Item 9: Consider Generator Expressions for Large Comprehensions¶

List comprehension works well for small lists but large inputs could crash your program due to memory use
Example: reading a file and returning the number of characters on each line

In [73]:

value = [len(x) for x in open('data/i9_file.txt')]
print(value)

[21, 6, 15, 16, 20]

Generator expressions don't materialize the whole input sequence when run, it uses an iterator to yeild values as they're called
Generators are created by puting list-comprehension in between () characters

In [74]:

it = (len(x) for x in open('data/i9_file.txt'))
print(it)

<generator object <genexpr> at 0x0000017B4729FD00>

In [75]:

print(next(it))

In [76]:

roots = ((x,x**0.5) for x in it)
print(next(roots))

(6, 2.449489742783178)

Chaining generators like this runs quickly in Python.
Useful for large stream of input generators are the best tool
Iterators are stateful and you need to be careful to only read once

Item 10: Prefer `enumerate` over `range`¶

range is useful for loops over a set of integers
Not so much for lists

In [77]:

#random_bits = 0
#for i in range(64):
#    if randint(0, 1):
#        random_bits |= 1 << i

In [78]:

flavor_list = ['vanilla', 'chocolate', 'pecan', 'strawberry']
for flavor in flavor_list:
    print('%s is delicious' % flavor)

vanilla is delicious
chocolate is delicious
pecan is delicious
strawberry is delicious

In [79]:

#Clumsy
for i in range(len(flavor_list)):
    flavor = flavor_list[i]
    print('%d: %s' % (i + 1, flavor))

1: vanilla
2: chocolate
3: pecan
4: strawberry

In [80]:

# Much better 
for i, flavor in enumerate(flavor_list):
    print('%d: %s' % (i + 1, flavor))

1: vanilla
2: chocolate
3: pecan
4: strawberry

You can even specify the number at which enumerate starts!

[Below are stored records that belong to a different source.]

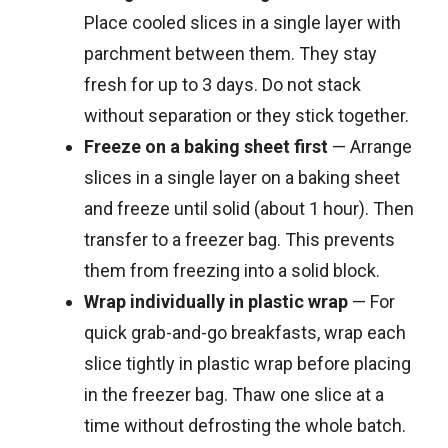
Place cooled slices in a single layer with
parchment between them. They stay
fresh for up to 3 days. Do not stack
without separation or they stick together.
Freeze on a baking sheet first
— Arrange
slices in a single layer on a baking sheet
and freeze until solid (about 1 hour). Then
transfer to a freezer bag. This prevents
them from freezing into a solid block.
Wrap individually in plastic wrap
— For
quick grab-and-go breakfasts, wrap each
slice tightly in plastic wrap before placing
in the freezer bag. Thaw one slice at a
time without defrosting the whole batch.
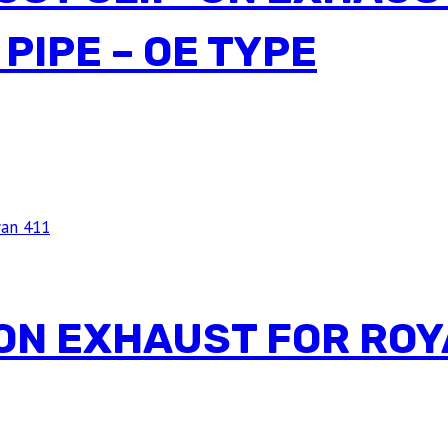
PIPE – OE TYPE
ON EXHAUST FOR ROY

Notice the second enumerate argument

In [81]:

for i, flavor in enumerate(flavor_list, 1):
    print('%d: %s' % (i, flavor))

1: vanilla
2: chocolate
3: pecan
4: strawberry

Item 11: Use `zip` to Process Iterators in Parallel¶

In [82]:

names = ['Cecilia', 'Lise', 'Marie']
letters = [len(n) for n in names]

In [83]:

# Start code
longest_name = None
max_letters = 0
for i in range(len(names)):
    count = letters[i]
    if count > max_letters:
        longest_name = names[i]
        max_letters = count
print(longest_name)

Cecilia

In [84]:

# Better
for i, name in enumerate(names):
    count = letters[i]
    if count > max_letters:
        longest_name = name
        max_letters = count
print(longest_name)

Cecilia

In [85]:

# Best
for name, count in zip(names, letters):
    if count > max_letters:
        longest_name = name
        max_letters = count
print(longest_name)

Cecilia

Zip stops when the first iterator is exhausted, be careful
Zip is a lazy generator producing a tupple
Use zip_longest from itertools to iterate over multiple iterators regardless of length

Item 12: Avoid else Blocks After for and while Loops¶

Python loops allow for else blocks after loops (while and for)
else only runs if the loop body did not encounter a break statement
Confusing, don't use

In [86]:

for x in []:
    print('Never runs')
else:
    print('For Else block!')

For Else block!

Item 13: Take Advantage of Each Block in `try`/`except`/`else`/`finally`¶

try/finally allows for you to run cleanup code regardless of exceptions raised in try block
else helps minimize the amout of code in try and distinguishes success case from try/except block
else can be used to perform additional actions after successful try block but before cleanup in finally

In [87]:

UNDEFINED = object()
def divide_json(path):
    handle = open(path, 'r+') # May raise IOError
    try:
        data = handle.read() # May raise UnicodeDecodeError
        op = json.loads(data) # May raise ValueError
        value = (
        op['numerator'] /
        op['denominator']) # May raise ZeroDivisionError
    except ZeroDivisionError as e:
        return UNDEFINED
    else:
        op['result'] = value
        result = json.dumps(op)
        handle.seek(0)
        handle.write(result) # May raise IOError
        return value
    finally:
        handle.close() # Always runs

In [ ]: